1. When did you first start working on your family history?

I started my family history when I was very young. My grandfather had done a lot of research (way before family history was popular and way before the internet!). My mother and I picked it up in the 1980s and grew the tree along with adding to the rather scant information on my father’s side. All these years on, I am sure my grandfather will be watching down, very proud that he inspired my future career.

2. What was your most surprising discovery?

When I was teaching, I went on a management course and met someone who taught in a primary school in Devon. We talked about family history over dinner and months down the track, he sent me a copy of his family tree before I went to visit him and his family. To my surprise, he had my great-great-grandmother on his tree. It was definitely her as she had the stand-out name of Maria Jaycock Steer. Her inclusion on his tree highlighted an illegitimate child born before she married my great-great-grandfather in 1859. I am quite sure if I hadn’t met Tim, I would never have known of Maria’s secret.
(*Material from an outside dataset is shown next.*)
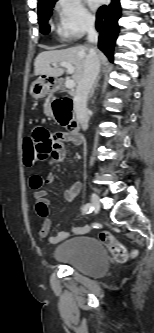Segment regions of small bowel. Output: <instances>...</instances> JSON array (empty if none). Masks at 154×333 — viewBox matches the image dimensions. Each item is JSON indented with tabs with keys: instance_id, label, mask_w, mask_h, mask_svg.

3. Have you done a DNA test? Were there any surprises about countries of origins?

I haven’t but I have a test kit sat in my office which I bought at RootsTech last year. I really must do it!

4. What is the brick wall you would most like to break down in your family history?

Where oh where was Humphrey Sillifant baptised? I have fitted him tentatively into a family unit of George and Jane (as Jane’s father was called Humphrey and in Devon in the mid-late1700s, Humphrey is not a common name, by any means). George and Jane moved parishes from time to time when baptising their children and there is a gap where Humphrey could well fit. I have searched and searched (many times over) in parishes in the area and there is no baptism. Sadly, the family were not wealthy enough to leave Wills or naughty enough to be in the Assizes, so I doubt (other than y-DNA) I’ll ever know for sure if Humphrey fits in to George and Jane’s family.

5. What is your favourite part of researching your family history?

I love everything about it! Finding skeletons in the closet, working out the impossible, finding out more about the names on the trees (what they did, the impact they had on their communities/the world, and more) …. What’s not to love?